## Exercise
Beneath this task are records; print exactly the stretch of them from the line with "y Norte del" through the line with "ig, vor allem das Nepaltrekking, und bin", both ends included.

## Transcribed page contents
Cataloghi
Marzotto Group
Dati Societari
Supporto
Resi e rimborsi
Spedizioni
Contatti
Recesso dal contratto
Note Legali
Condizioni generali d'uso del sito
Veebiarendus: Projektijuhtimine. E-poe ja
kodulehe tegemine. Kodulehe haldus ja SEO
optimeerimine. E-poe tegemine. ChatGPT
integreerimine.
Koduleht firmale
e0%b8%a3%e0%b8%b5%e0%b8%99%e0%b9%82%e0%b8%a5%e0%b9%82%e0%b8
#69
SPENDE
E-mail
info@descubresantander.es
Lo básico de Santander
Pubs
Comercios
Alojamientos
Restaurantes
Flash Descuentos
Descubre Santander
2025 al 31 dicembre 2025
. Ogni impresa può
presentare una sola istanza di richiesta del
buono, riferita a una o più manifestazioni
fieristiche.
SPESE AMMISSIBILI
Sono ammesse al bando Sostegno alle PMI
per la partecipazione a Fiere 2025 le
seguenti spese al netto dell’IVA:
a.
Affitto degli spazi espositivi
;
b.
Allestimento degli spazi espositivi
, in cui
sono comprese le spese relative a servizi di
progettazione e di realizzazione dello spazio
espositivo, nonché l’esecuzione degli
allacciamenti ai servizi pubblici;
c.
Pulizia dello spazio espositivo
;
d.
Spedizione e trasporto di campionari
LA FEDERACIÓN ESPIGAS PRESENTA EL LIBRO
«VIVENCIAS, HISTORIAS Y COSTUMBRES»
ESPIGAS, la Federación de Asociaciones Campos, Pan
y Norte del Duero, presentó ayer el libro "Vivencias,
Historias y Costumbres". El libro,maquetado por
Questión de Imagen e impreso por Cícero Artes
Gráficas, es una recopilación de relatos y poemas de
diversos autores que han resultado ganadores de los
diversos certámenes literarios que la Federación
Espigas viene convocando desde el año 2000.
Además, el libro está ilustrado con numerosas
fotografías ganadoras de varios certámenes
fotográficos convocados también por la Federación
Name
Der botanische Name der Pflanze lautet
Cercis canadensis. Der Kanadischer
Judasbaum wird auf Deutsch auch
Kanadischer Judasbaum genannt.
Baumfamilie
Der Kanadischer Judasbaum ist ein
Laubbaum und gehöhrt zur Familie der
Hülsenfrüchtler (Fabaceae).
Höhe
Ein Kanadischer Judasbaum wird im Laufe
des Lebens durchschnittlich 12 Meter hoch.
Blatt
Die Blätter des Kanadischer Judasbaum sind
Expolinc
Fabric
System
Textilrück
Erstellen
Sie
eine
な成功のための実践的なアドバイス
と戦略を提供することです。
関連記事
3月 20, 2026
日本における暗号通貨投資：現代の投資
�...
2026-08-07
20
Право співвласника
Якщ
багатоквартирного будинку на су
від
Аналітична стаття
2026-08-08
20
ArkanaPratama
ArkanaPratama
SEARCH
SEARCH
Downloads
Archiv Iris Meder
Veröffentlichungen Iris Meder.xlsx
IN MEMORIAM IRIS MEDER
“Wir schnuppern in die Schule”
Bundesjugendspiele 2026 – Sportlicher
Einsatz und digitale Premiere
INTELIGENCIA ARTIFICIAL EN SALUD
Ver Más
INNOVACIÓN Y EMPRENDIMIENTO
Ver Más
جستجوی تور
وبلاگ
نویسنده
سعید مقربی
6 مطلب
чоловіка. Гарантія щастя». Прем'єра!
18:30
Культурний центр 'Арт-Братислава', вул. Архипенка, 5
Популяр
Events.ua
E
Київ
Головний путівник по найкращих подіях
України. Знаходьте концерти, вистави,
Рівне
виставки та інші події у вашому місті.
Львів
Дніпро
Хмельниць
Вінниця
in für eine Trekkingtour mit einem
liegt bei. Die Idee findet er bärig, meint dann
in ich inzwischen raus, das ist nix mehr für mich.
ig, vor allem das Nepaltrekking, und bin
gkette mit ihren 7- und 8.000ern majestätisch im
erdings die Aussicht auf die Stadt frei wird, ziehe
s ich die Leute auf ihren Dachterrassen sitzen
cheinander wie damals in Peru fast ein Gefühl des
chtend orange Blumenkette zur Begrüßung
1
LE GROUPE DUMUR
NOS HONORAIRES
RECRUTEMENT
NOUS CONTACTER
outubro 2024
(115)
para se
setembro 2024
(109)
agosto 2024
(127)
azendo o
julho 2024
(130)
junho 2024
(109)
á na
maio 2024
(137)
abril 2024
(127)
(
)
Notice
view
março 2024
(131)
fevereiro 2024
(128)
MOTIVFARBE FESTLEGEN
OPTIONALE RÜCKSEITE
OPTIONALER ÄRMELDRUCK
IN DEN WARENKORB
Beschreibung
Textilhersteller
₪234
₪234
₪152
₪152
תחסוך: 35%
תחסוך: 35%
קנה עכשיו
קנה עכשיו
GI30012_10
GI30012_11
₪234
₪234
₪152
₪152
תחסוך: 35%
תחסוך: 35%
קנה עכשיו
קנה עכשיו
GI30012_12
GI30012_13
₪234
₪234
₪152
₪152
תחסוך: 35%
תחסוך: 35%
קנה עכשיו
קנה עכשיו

## Exercise solution
y Norte del Duero, presentó ayer el libro "Vivencias,
Historias y Costumbres". El libro,maquetado por
Questión de Imagen e impreso por Cícero Artes
Gráficas, es una recopilación de relatos y poemas de
diversos autores que han resultado ganadores de los
diversos certámenes literarios que la Federación
Espigas viene convocando desde el año 2000.
Además, el libro está ilustrado con numerosas
fotografías ganadoras de varios certámenes
fotográficos convocados también por la Federación
Name
Der botanische Name der Pflanze lautet
Cercis canadensis. Der Kanadischer
Judasbaum wird auf Deutsch auch
Kanadischer Judasbaum genannt.
Baumfamilie
Der Kanadischer Judasbaum ist ein
Laubbaum und gehöhrt zur Familie der
Hülsenfrüchtler (Fabaceae).
Höhe
Ein Kanadischer Judasbaum wird im Laufe
des Lebens durchschnittlich 12 Meter hoch.
Blatt
Die Blätter des Kanadischer Judasbaum sind
Expolinc
Fabric
System
Textilrück
Erstellen
Sie
eine
な成功のための実践的なアドバイス
と戦略を提供することです。
関連記事
3月 20, 2026
日本における暗号通貨投資：現代の投資
�...
2026-08-07
20
Право співвласника
Якщ
багатоквартирного будинку на су
від
Аналітична стаття
2026-08-08
20
ArkanaPratama
ArkanaPratama
SEARCH
SEARCH
Downloads
Archiv Iris Meder
Veröffentlichungen Iris Meder.xlsx
IN MEMORIAM IRIS MEDER
“Wir schnuppern in die Schule”
Bundesjugendspiele 2026 – Sportlicher
Einsatz und digitale Premiere
INTELIGENCIA ARTIFICIAL EN SALUD
Ver Más
INNOVACIÓN Y EMPRENDIMIENTO
Ver Más
جستجوی تور
وبلاگ
نویسنده
سعید مقربی
6 مطلب
чоловіка. Гарантія щастя». Прем'єра!
18:30
Культурний центр 'Арт-Братислава', вул. Архипенка, 5
Популяр
Events.ua
E
Київ
Головний путівник по найкращих подіях
України. Знаходьте концерти, вистави,
Рівне
виставки та інші події у вашому місті.
Львів
Дніпро
Хмельниць
Вінниця
in für eine Trekkingtour mit einem
liegt bei. Die Idee findet er bärig, meint dann
in ich inzwischen raus, das ist nix mehr für mich.
ig, vor allem das Nepaltrekking, und bin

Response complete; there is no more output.